Just before an online meeting with U.S. Vice President Kamala Harris Friday, Mexico President Andrés Manuel López Obrador very publicly accused the U.S. government of violating Mexico’s sovereignty.
The issue apparently didn’t arise in the meeting with Harris: “It’s not on the agenda and it’s not our intention to create a bad atmosphere,” López Obrador said ahead of the talks.
The meeting itself — the portion made public — focused on immigration, a key issue in U.S.-Mexico relationship along with trade, border security and the pandemic.
“We are going to help” on immigration, López Obrador told Harris. “You can count on us.”
But with Mexico facing key congressional and state elections on June 6, the nationalist president dedicated a good part of his news conference earlier in the day to expressing outrage over a funding decision by the U.S. Agency for International Development.
“It is an interventionist act that violated our sovereignty,” said López Obrador, who added that Mexico had filed a diplomatic note with the U.S. Embassy.
Less than two hours later it was all smiles and compliments when López Obrador and Harris met — at least in the publicly shown prelude to the closed meeting, which comes ahead of a planned actual visit by Harris on June 8.
López Obrador commended U.S. President Joe Biden for giving Harris the responsibility of finding ways to address the root causes of migration, and he said he planned to pitch again a proposal he floated last month at Biden’s climate summit.

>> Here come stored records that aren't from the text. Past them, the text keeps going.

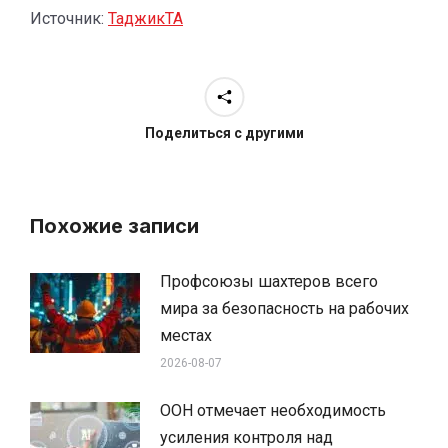
Источник:
ТаджикТА
Поделиться с другими
Похожие записи
Профсоюзы шахтеров всего
мира за безопасность на рабочих
местах
2026-08-07
ООН отмечает необходимость
усиления контроля над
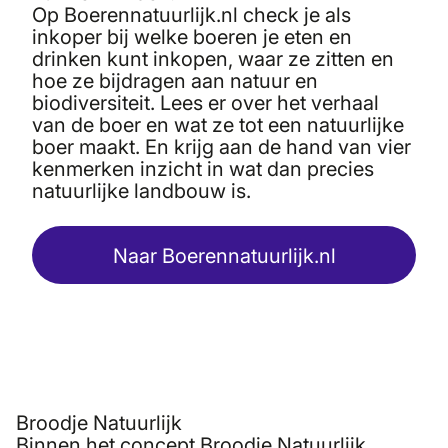
Op Boerennatuurlijk.nl check je als
inkoper bij welke boeren je eten en
drinken kunt inkopen, waar ze zitten en
hoe ze bijdragen aan natuur en
biodiversiteit. Lees er over het verhaal
van de boer en wat ze tot een natuurlijke
boer maakt. En krijg aan de hand van vier
kenmerken inzicht in wat dan precies
natuurlijke landbouw is.
Naar Boerennatuurlijk.nl
Broodje Natuurlijk
Binnen het concept Broodje Natuurlijk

The Mexican president wants the U.S. to fund a major expansion of one of his signature programs, “Planting Life,” which provides cash payments to farmers who plant certain fruit and lumber trees. The aim has been to help keep Mexicans in their rural communities.
Mexico has offered it as a way to help in Central America too. The more challenging part of López Obrador’s pitch is that the U.S. grant six-month work visas, and eventually citizenship, to those who participate in the program.
The Biden administration, like the Trump and Obama administrations before it, has been overwhelmed by the number of migrant children and families arriving at the U.S.-Mexico border and looked to Mexico for help in slowing transit across its territory.
Most of the migrants come from Central America, though the number of Mexican migrants has risen as well. Harris is also scheduled to visit Guatemala June 7.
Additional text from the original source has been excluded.